The city council vote comes nearly a year after it halted contributions to the California Public Employees' Retirement System (Calpers), the United States' biggest pension fund.
Patrick Morris, San Bernardino's mayor, has said the city's other debts "must be taken care of and must be attended to" - but there was no debate about those dues by the council.
There was no discussion either about the city's arrears to the pension fund, which tops $12 million.
The decision to resume the $1.2 million, biweekly employer contributions to Calpers while continuing to defer pension bond debt will intensify the battle between the pension fund and Wall Street bondholders.
The case has been bogged down in disputes about the scope of documents the city must provide to its creditors. Unlike Stockton, another California city which a judge approved for bankruptcy on April 1, a decision on San Bernardino's eligibility for Chapter 9 protection still appears some way off.
Both San Bernardino and Stockton are considered test cases in the titanic battle over whether municipal bondholders or current and retired employees will absorb most of the pain when a state or local government goes broke.

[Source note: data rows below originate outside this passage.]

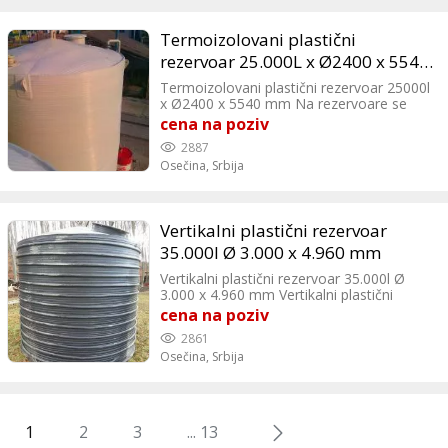
karakteristike termičke izolacije dug vek
trajanja – preko 50 godina
Termoizolovani plastični
rezervoar 25.000L x Ø2400 x 5540
mm
Termoizolovani plastični rezervoar 25000l
x Ø2400 x 5540 mm Na rezervoare se
standardno postavljaju priključci po
cena na poziv
zahtevu kupca i revizioni otvor. Dodatno
2887
je moguće ugraditi: detektor cerenja, uške
Osečina,
Srbija
za prenos, stope, mehanički nivokaz sa
koturačom, penjalice, merdevine, plovak…
Vertikalni plastični rezervoar
35.000l Ø 3.000 x 4.960 mm
Vertikalni plastični rezervoar 35.000l Ø
3.000 x 4.960 mm Vertikalni plastični
rezervoari su idealni za skladištenje pijaće
cena na poziv
i tehničke vode. Takođe svoju primenu
2861
nalaze i u skladištanju naftnih derivata ili
Osečina,
Srbija
hemikalija. Veoma su otporni na uticaj
spoljašnje sredine i dugog su veka
trajanja.
1
2
3
... 13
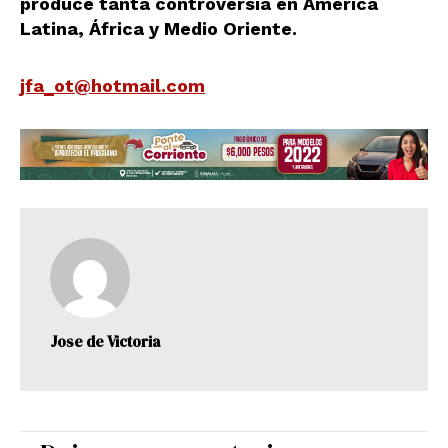
produce tanta controversia en América
Latina, África y Medio Oriente.
jfa_ot@hotmail.com
Jose de Victoria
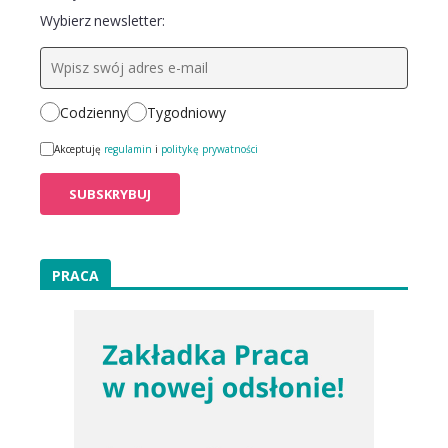
Wybierz newsletter:
Codzienny
Tygodniowy
Akceptuję
regulamin
i
politykę prywatności
PRACA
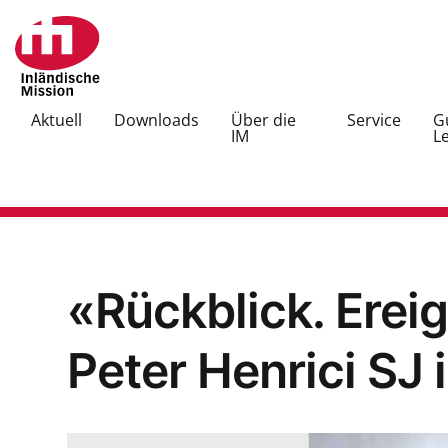
Aktuell
Downloads
Über die
Service
G
IM
L
«Rückblick. Ereig
Peter Henrici SJ 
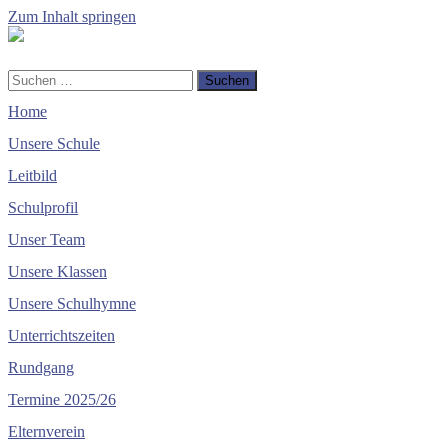
Zum Inhalt springen
Volksschule
Enzersdorf
-
Mobile-
Suchfeld
Suchen
Margarethen
Menü
ein-/ausblenden
nach:
Home
ein-/ausblenden
Unsere Schule
Leitbild
Schulprofil
Unser Team
Unsere Klassen
Unsere Schulhymne
Unterrichtszeiten
Rundgang
Termine 2025/26
Elternverein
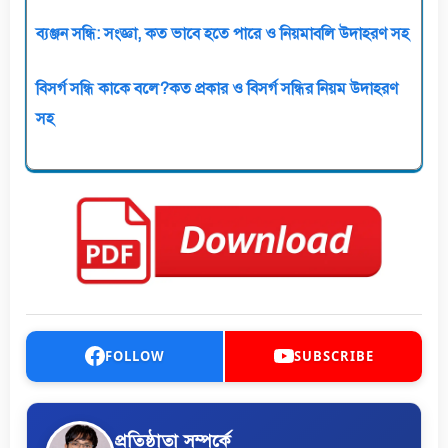
ব্যঞ্জন সন্ধি: সংজ্ঞা, কত ভাবে হতে পারে ও নিয়মাবলি উদাহরণ সহ
বিসর্গ সন্ধি কাকে বলে?কত প্রকার ও বিসর্গ সন্ধির নিয়ম উদাহরণ
সহ
FOLLOW
SUBSCRIBE
প্রতিষ্ঠাতা সম্পর্কে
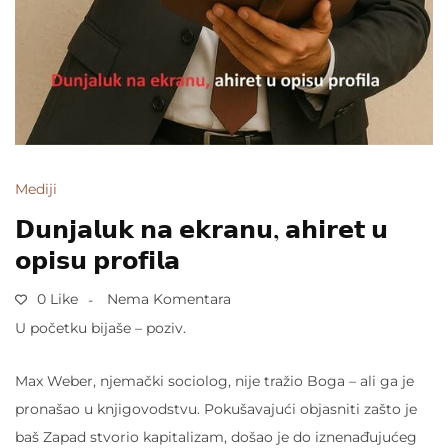
Mediji
𝗗𝘂𝗻𝗷𝗮𝗹𝘂𝗸 𝗻𝗮 𝗲𝗸𝗿𝗮𝗻𝘂, 𝗮𝗵𝗶𝗿𝗲𝘁 𝘂
𝗼𝗽𝗶𝘀𝘂 𝗽𝗿𝗼𝗳𝗶𝗹𝗮
0 Like
Nema Komentara
U početku bijaše – poziv.
Max Weber, njemački sociolog, nije tražio Boga – ali ga je
pronašao u knjigovodstvu. Pokušavajući objasniti zašto je
baš Zapad stvorio kapitalizam, došao je do iznenađujućeg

Calpers, which manages $256 billion in assets, is San Bernardino's biggest creditor. Holders of its $50 million in pension bonds count as the city's second-biggest collective creditor, according to the city's bankruptcy filing.
Calpers is opposing San Bernardino's quest for a formal declaration of bankruptcy and it is the only city to have ever halted payments to the fund. Stockton kept current on its payments to Calpers and the pension fund did not oppose that city's bid for Chapter 9 protection.
Calpers said earlier in April that San Bernardino's decision to start repaying the pension fund was a "smart business decision."
Other creditors, including the holders and underwriters of San Bernardino's pension bonds, have not commented about the city's budget after calls and emails by Reuters.